Setiawan Sabana hendak mengungkapkan suasana spiritual dalam budaya pangan masyarakat tradisional Sunda yang melibatkan unsur transendental. Perkakas tradisional yang ditampilkan mewakili nilai tradisi pangan, sedangkan kertas-kertas yang menjuntai secara vertikal menjadi simbol hubungan manusia dengan dunia atas.
Pada pemaparan Syarif Maulana dalam Seni Sebagai Spiritualitas: Titik Balik dan Perjalanan Menjadi Manusia (2021), setidaknya ada tiga macam renungan spiritual dari Setiawan Sabana.

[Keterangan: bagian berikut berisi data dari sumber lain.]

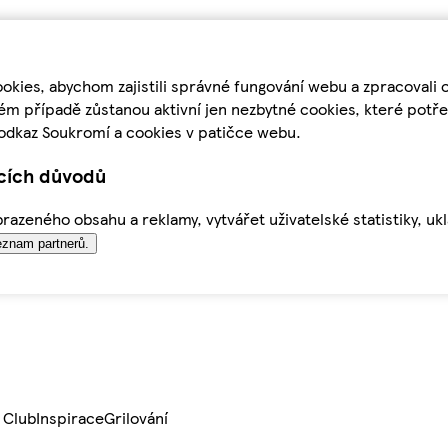
kies, abychom zajistili správné fungování webu a zpracovali 
ém případě zůstanou aktivní jen nezbytné cookies, které pot
odkaz Soukromí a cookies v patičce webu.
ících důvodů
azeného obsahu a reklamy, vytvářet uživatelské statistiky, uk
znam partnerů.
 Club
Inspirace
Grilování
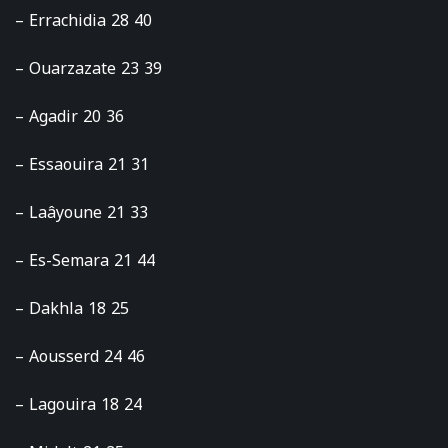
– Errachidia 28 40
– Ouarzazate 23 39
– Agadir 20 36
– Essaouira 21 31
– Laâyoune 21 33
– Es-Semara 21 44
– Dakhla 18 25
– Aousserd 24 46
– Lagouira 18 24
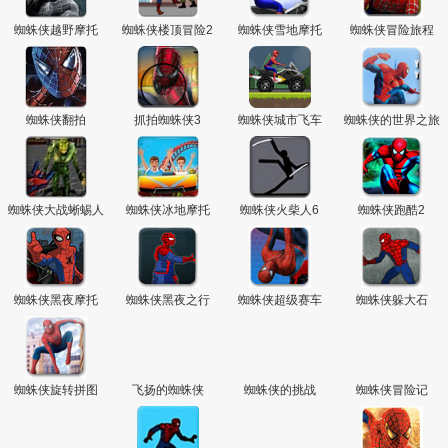
蜘蛛侠越野摩托
蜘蛛侠楼顶冒险2
蜘蛛侠雪地摩托
蜘蛛侠冒险旅程
蜘蛛侠翻拍
抓拍蜘蛛侠3
蜘蛛侠城市飞车
蜘蛛侠的世界之旅
蜘蛛侠大战蜥蜴人
蜘蛛侠冰地摩托
蜘蛛侠火柴人6
蜘蛛侠跑酷2
蜘蛛侠黑夜摩托
蜘蛛侠黑夜之行
蜘蛛侠超级赛车
蜘蛛侠躲大石
蜘蛛侠旋转拼图
飞扬的蜘蛛侠
蜘蛛侠的挑战
蜘蛛侠冒险记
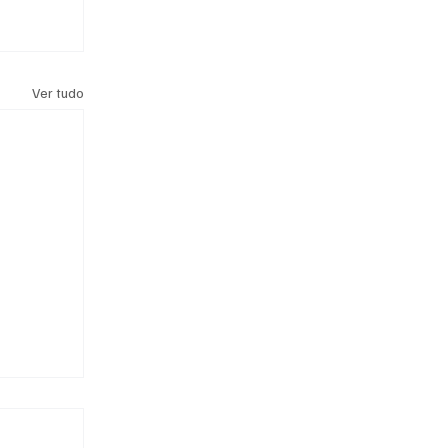
Ver tudo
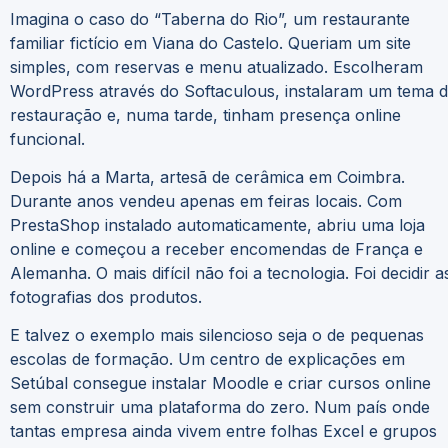
Imagina o caso do “Taberna do Rio”, um restaurante
familiar fictício em Viana do Castelo. Queriam um site
simples, com reservas e menu atualizado. Escolheram
WordPress através do Softaculous, instalaram um tema 
restauração e, numa tarde, tinham presença online
funcional.
Depois há a Marta, artesã de cerâmica em Coimbra.
Durante anos vendeu apenas em feiras locais. Com
PrestaShop instalado automaticamente, abriu uma loja
online e começou a receber encomendas de França e
Alemanha. O mais difícil não foi a tecnologia. Foi decidir a
fotografias dos produtos.
E talvez o exemplo mais silencioso seja o de pequenas
escolas de formação. Um centro de explicações em
Setúbal consegue instalar Moodle e criar cursos online
sem construir uma plataforma do zero. Num país onde
tantas empresa ainda vivem entre folhas Excel e grupos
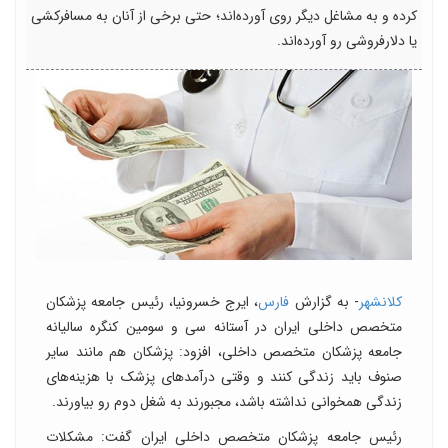
کرده و به مشاغل دیگر روی آورده‌اند؛ حتی برخی از آنان به مسافرکشی
یا دلارفروشی رو آورده‌اند.
کلانشهر
- به گزارش
فارس
، ایرج خسرونیا، رئیس جامعه پزشکان
متخصص داخلی ایران در آستانه سی و سومین کنگره سالیانه
جامعه پزشکان متخصص داخلی، افزود: پزشکان هم مانند سایر
صنوف باید زندگی کنند و وقتی درآمد‌های پزشک با هزینه‌های
زندگی همخوانی نداشته باشد، مجبورند به شغل دوم رو بیاورند.
رئیس جامعه پزشکان متخصص داخلی ایران گفت: مشکلات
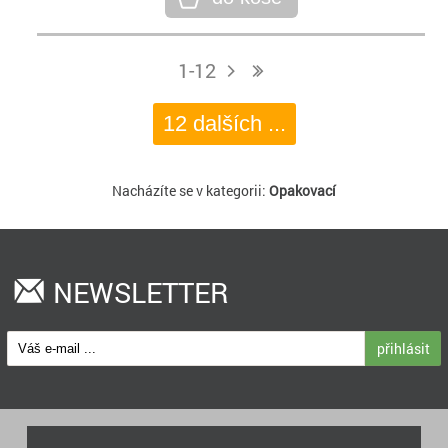
1-12
j
n
12 dalších ...
Nacházíte se v kategorii:
Opakovací
NEWSLETTER
přihlásit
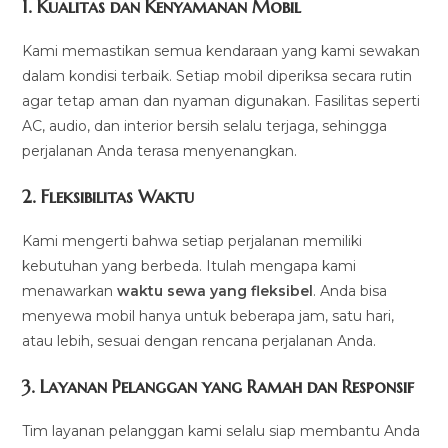
1.
Kualitas dan Kenyamanan Mobil
Kami memastikan semua kendaraan yang kami sewakan
dalam kondisi terbaik. Setiap mobil diperiksa secara rutin
agar tetap aman dan nyaman digunakan. Fasilitas seperti
AC, audio, dan interior bersih selalu terjaga, sehingga
perjalanan Anda terasa menyenangkan.
2.
Fleksibilitas Waktu
Kami mengerti bahwa setiap perjalanan memiliki
kebutuhan yang berbeda. Itulah mengapa kami
menawarkan
waktu sewa yang fleksibel
. Anda bisa
menyewa mobil hanya untuk beberapa jam, satu hari,
atau lebih, sesuai dengan rencana perjalanan Anda.
3.
Layanan Pelanggan yang Ramah dan Responsif
Tim layanan pelanggan kami selalu siap membantu Anda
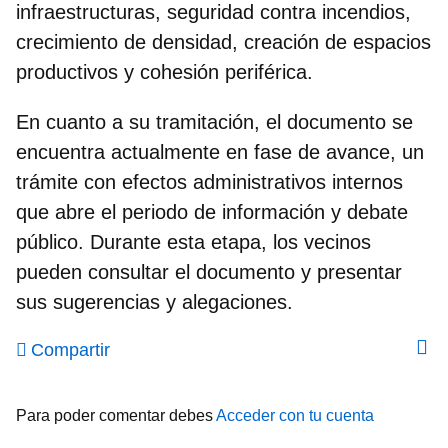
infraestructuras, seguridad contra incendios,
crecimiento de densidad, creación de espacios
productivos y cohesión periférica.
En cuanto a su tramitación, el documento se
encuentra actualmente en fase de avance, un
trámite con efectos administrativos internos
que abre el periodo de información y debate
público. Durante esta etapa, los
vecinos
pueden consultar el documento y presentar
sus sugerencias y alegaciones
.
Compartir
Para poder comentar debes
Acceder con tu cuenta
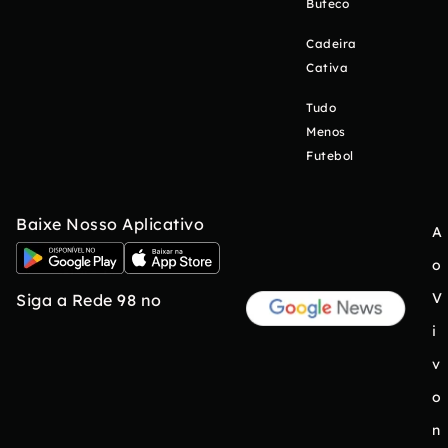
Buteco
Cadeira
Cativa
Tudo
Menos
Futebol
Baixe Nosso Aplicativo
A
o
V
Siga a Rede 98 no
i
v
o
n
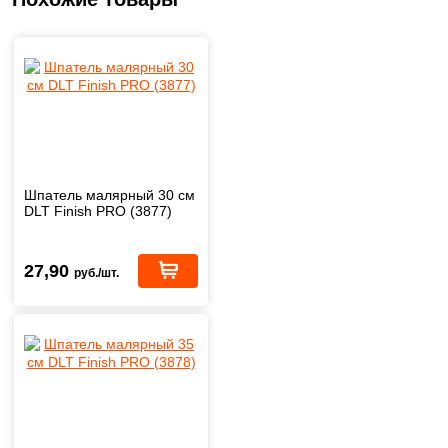
Шпатель малярный 30 см
DLT Finish PRO (3877)
27,90
руб./шт.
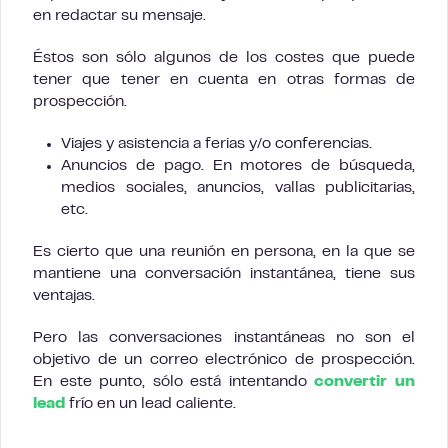
en redactar su mensaje.
Éstos son sólo algunos de los costes que puede
tener que tener en cuenta en otras formas de
prospección.
Viajes y asistencia a ferias y/o conferencias.
Anuncios de pago. En motores de búsqueda,
medios sociales, anuncios, vallas publicitarias,
etc.
Es cierto que una reunión en persona, en la que se
mantiene una conversación instantánea, tiene sus
ventajas.
Pero las conversaciones instantáneas no son el
objetivo de un correo electrónico de prospección.
En este punto, sólo está intentando
convertir un
lead
frío en un lead caliente.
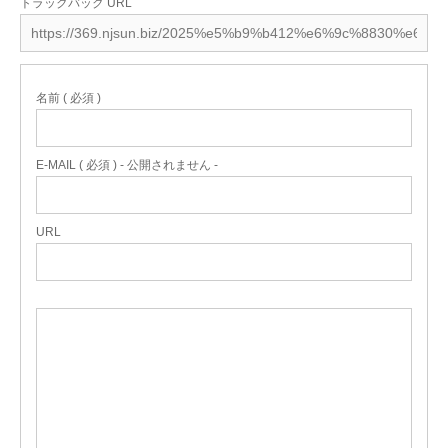
トラックバック URL
名前 ( 必須 )
E-MAIL ( 必須 ) - 公開されません -
URL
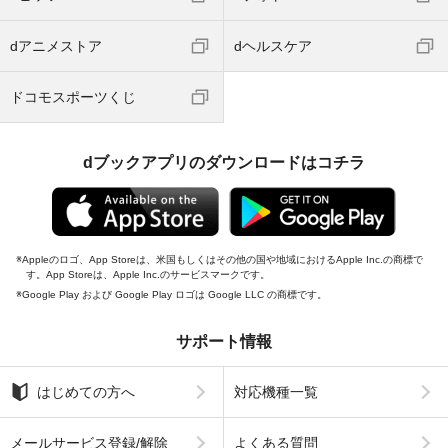
dアニメストア
dヘルスケア
ドコモスポーツくじ
dブックアプリのダウンロードはコチラ
Appleのロゴ、App Storeは、米国もしくはその他の国や地域におけるApple Inc.の商標で
す。App Storeは、Apple Inc.のサービスマークです。
Google Play および Google Play ロゴは Google LLC の商標です。
サポート情報
はじめての方へ
対応機種一覧
メールサービス登録/解除
よくある質問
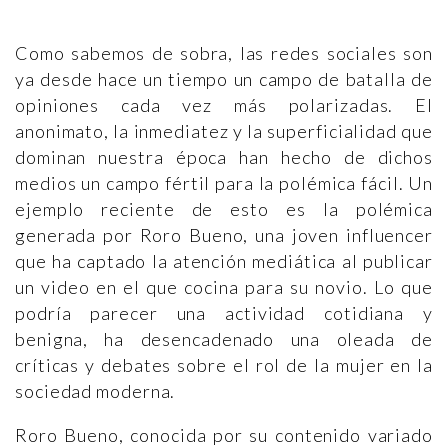
Como sabemos de sobra, las redes sociales son
ya desde hace un tiempo un campo de batalla de
opiniones cada vez más polarizadas. El
anonimato, la inmediatez y la superficialidad que
dominan nuestra época han hecho de dichos
medios un campo fértil para la polémica fácil. Un
ejemplo reciente de esto es la polémica
generada por Roro Bueno, una joven influencer
que ha captado la atención mediática al publicar
un video en el que cocina para su novio. Lo que
podría parecer una actividad cotidiana y
benigna, ha desencadenado una oleada de
críticas y debates sobre el rol de la mujer en la
sociedad moderna.
Roro Bueno, conocida por su contenido variado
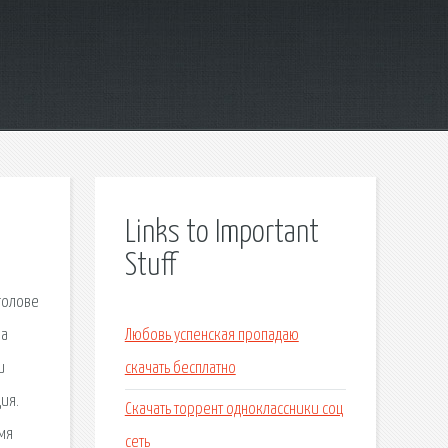
Links to Important
Stuff
голове
на
Любовь успенская пропадаю
и
скачать бесплатно
ия.
Скачать торрент одноклассники соц
мя
сеть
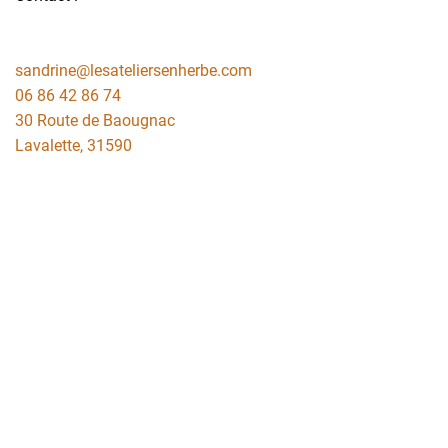
sandrine@lesateliersenherbe.com
06 86 42 86 74
30 Route de Baougnac
Lavalette
,
31590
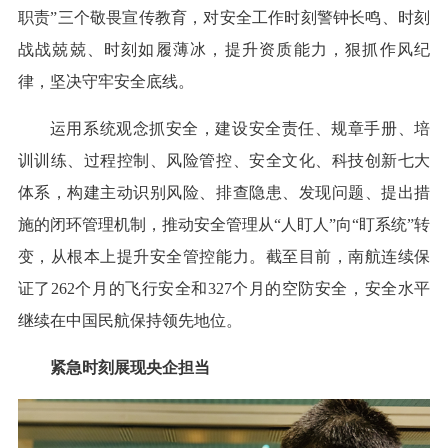
职责”三个敬畏宣传教育，对安全工作时刻警钟长鸣、时刻
战战兢兢、时刻如履薄冰，提升资质能力，狠抓作风纪
律，坚决守牢安全底线。
运用系统观念抓安全，建设安全责任、规章手册、培
训训练、过程控制、风险管控、安全文化、科技创新七大
体系，构建主动识别风险、排查隐患、发现问题、提出措
施的闭环管理机制，推动安全管理从“人盯人”向“盯系统”转
变，从根本上提升安全管控能力。截至目前，南航连续保
证了262个月的飞行安全和327个月的空防安全，安全水平
继续在中国民航保持领先地位。
紧急时刻展现央企担当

Spiritualitas yang pertama berkaitan dengan hubungan dengan alam, yang kedua adalah spiritualitas yang berangkat dari religiusitas, dan yang ketiga berhubungan dengan identitas lokal dengan didasari kata kunci “Nusantara”. Ketiga perenungan tersebut merupakan hasil pemikiran yang diwarnai dengan berbagai kontradiksi, serta tidak berlangsung secara linier.
Hidup sebagai Pendidik
Di samping produktivitasnya sebagai seniman, sudah lebih dari 40 tahun Setiawan Sabana bertugas sebagai pendidik di lingkungan Fakultas Seni Rupa dan Desain ITB. Ia pun mewariskan beberapa buku dan jurnal untuk kemajuan pendidikan seni rupa.
Selama masa baktinya di dalam kampus, pengabdian Setiawan Sabana dijalankan melalui tugasnya pada berbagai jabatan, di antaranya sebagai Dekan dan Ketua Senat fakultas, Ketua Komisi Sekolah Pascasarjana, serta Kepala Pusat Penelitian Seni Rupa dan Desain.
Di luar kampus, ia turut mengupayakan pengembangan seni dan budaya melalui pendirian sebuah ruang alternatif bernama Garasi 10. Ruang yang berlokasi di Jalan Rebana Bandung ini dirintisnya sejak tahun 2012.
Berbagai kelas seni, budaya, dan filsafat digelar di tempat tersebut. Harapannya agar dapat menjembatani masyarakat terhadap sumber pengetahuan dan kebudayaan yang lebih inklusif.
Dalam usia 71 tahun, Setiawan Sabana mengembuskan napas terakhirnya pada pukul 03.00. Jenazah disalatkan di Masjid Salman ITB dan dimakamkan di Tempat Pemakaman Umum (TPU) Cibarunai, Bandung.
Layaknya kertas, kehidupan raganya sementara, namun ruhnya abadi.